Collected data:
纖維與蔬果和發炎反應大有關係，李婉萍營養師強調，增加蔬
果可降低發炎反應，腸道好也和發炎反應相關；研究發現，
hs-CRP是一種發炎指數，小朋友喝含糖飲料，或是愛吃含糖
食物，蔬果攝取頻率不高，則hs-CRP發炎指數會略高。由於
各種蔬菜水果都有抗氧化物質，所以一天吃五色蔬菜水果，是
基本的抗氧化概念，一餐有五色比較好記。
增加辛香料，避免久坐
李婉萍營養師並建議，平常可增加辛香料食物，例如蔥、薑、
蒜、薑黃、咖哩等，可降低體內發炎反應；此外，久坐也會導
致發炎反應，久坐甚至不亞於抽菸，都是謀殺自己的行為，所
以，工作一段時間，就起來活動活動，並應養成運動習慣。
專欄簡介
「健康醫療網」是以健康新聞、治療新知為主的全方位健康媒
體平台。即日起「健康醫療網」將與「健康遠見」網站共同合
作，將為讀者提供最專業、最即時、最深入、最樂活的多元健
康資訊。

What this task involves :: Write out, exactly as given, the line containing "食物，蔬果攝取頻率不高，則hs-CRP發炎指數會略高。由於" and every line after it to the end of the records. Include nothing else.

Solution for this exercise ::
食物，蔬果攝取頻率不高，則hs-CRP發炎指數會略高。由於
各種蔬菜水果都有抗氧化物質，所以一天吃五色蔬菜水果，是
基本的抗氧化概念，一餐有五色比較好記。
增加辛香料，避免久坐
李婉萍營養師並建議，平常可增加辛香料食物，例如蔥、薑、
蒜、薑黃、咖哩等，可降低體內發炎反應；此外，久坐也會導
致發炎反應，久坐甚至不亞於抽菸，都是謀殺自己的行為，所
以，工作一段時間，就起來活動活動，並應養成運動習慣。
專欄簡介
「健康醫療網」是以健康新聞、治療新知為主的全方位健康媒
體平台。即日起「健康醫療網」將與「健康遠見」網站共同合
作，將為讀者提供最專業、最即時、最深入、最樂活的多元健
康資訊。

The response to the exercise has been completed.